I find the intro history lesson a bit long? Although the summary and lessons learned are revealing.
Re Detection. I'm just a little concerned at the level of such an early chapter? If the reader is an HTML novice, this level of js could be something of a deterrant? Perhaps a Warning in this chapter? Then again, it is 'dive into' Mark! I eventually came to the conclusion that this book assumes a reasonable level of competence at writing HTML and using jscript.
I'm beginning to like the writing style. Nice and relaxed yet with the detail. Suites me anyway.
Mmm. when will we 'dive into' html5? Lots of potential described, nothing for the reader to do or try yet?
OK, chapter 3 and we're off. Very pragmatic approach. I like the 'Ask professor Markup' sections.
Seems as if Mark has really done his homework on the history of HTML. Impressive.
I note that in most examples, XML closing isn't used. <link ....> seems preferred, yet isn't mentioned.
I'm appreciative of the notes re people with disabilities.

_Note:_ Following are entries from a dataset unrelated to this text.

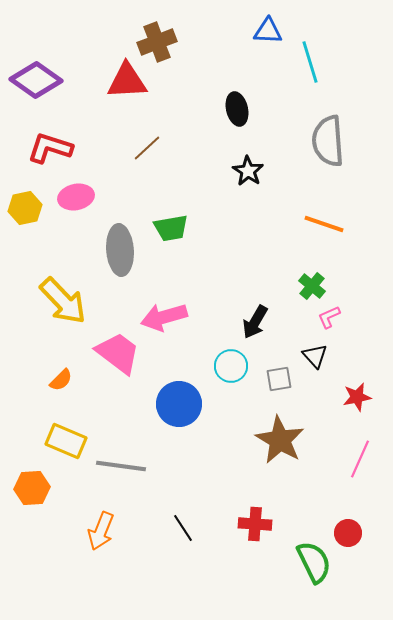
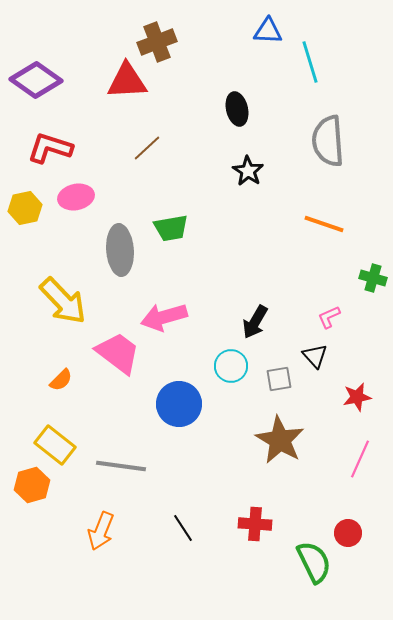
green cross: moved 61 px right, 8 px up; rotated 24 degrees counterclockwise
yellow rectangle: moved 11 px left, 4 px down; rotated 15 degrees clockwise
orange hexagon: moved 3 px up; rotated 12 degrees counterclockwise
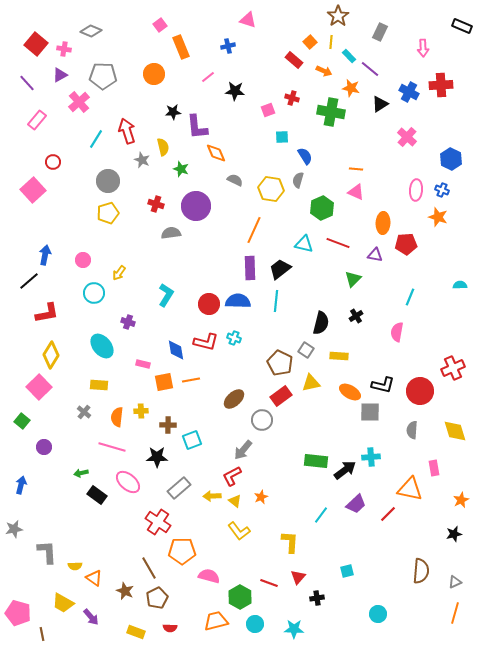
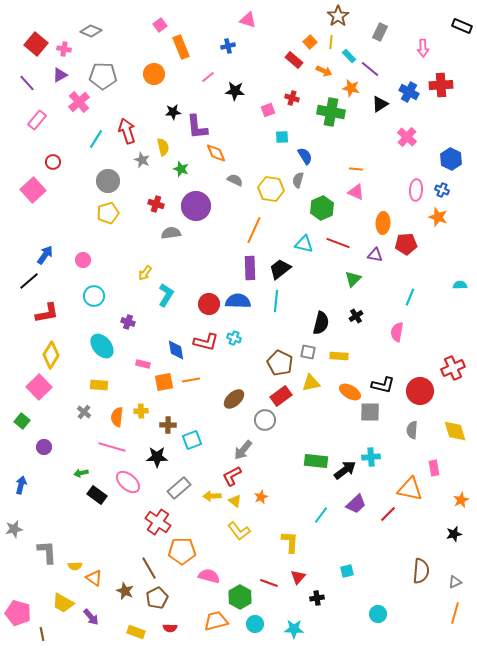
blue arrow at (45, 255): rotated 24 degrees clockwise
yellow arrow at (119, 273): moved 26 px right
cyan circle at (94, 293): moved 3 px down
gray square at (306, 350): moved 2 px right, 2 px down; rotated 21 degrees counterclockwise
gray circle at (262, 420): moved 3 px right
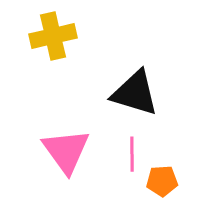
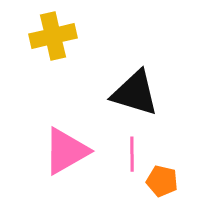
pink triangle: rotated 36 degrees clockwise
orange pentagon: rotated 16 degrees clockwise
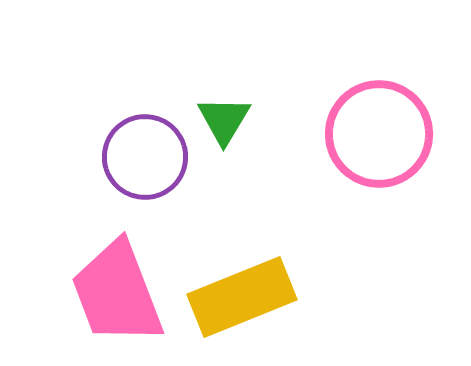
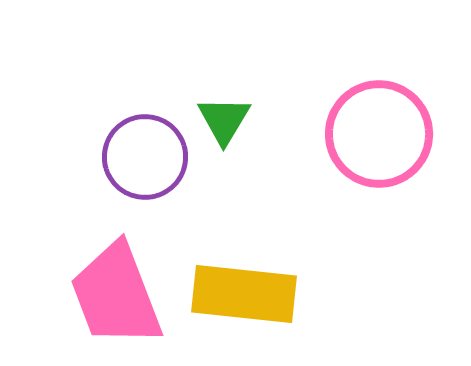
pink trapezoid: moved 1 px left, 2 px down
yellow rectangle: moved 2 px right, 3 px up; rotated 28 degrees clockwise
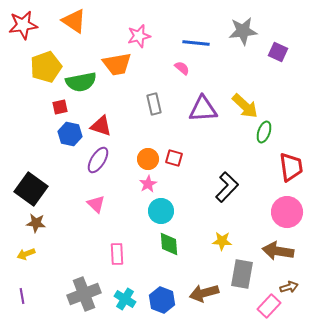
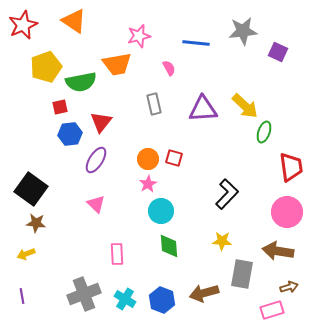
red star at (23, 25): rotated 16 degrees counterclockwise
pink semicircle at (182, 68): moved 13 px left; rotated 21 degrees clockwise
red triangle at (101, 126): moved 4 px up; rotated 50 degrees clockwise
blue hexagon at (70, 134): rotated 20 degrees counterclockwise
purple ellipse at (98, 160): moved 2 px left
black L-shape at (227, 187): moved 7 px down
green diamond at (169, 244): moved 2 px down
pink rectangle at (269, 306): moved 3 px right, 4 px down; rotated 30 degrees clockwise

In the footer notes, the copyright date is 2001-2009, not 2010
The canvas work seems more related to js than html5, but I do see the overlap. Even the halma game has it's purpose.
IMHO the mix of 'pen' and lines needs a bit more explanation, e.g. the sequencing, when the 'reset' (beginPath) is needed etc? the change color example in the 'graph paper' isn't clear how this works.
Chapter 5? Video. Lots of background. Informative, though as Mark says, the eyes do tend to glaze over somewhat. Not sure how the firefogg tutorial helps. Ditto the other creation options. I'd be more interested in viewing video. The final 'you should be able to watch this' example didn't work on my system (no flash perhaps?).
chapter 6? geo stuff. Brief, but clear, well written and quite intriguing. No information provided on the format of the returned time string?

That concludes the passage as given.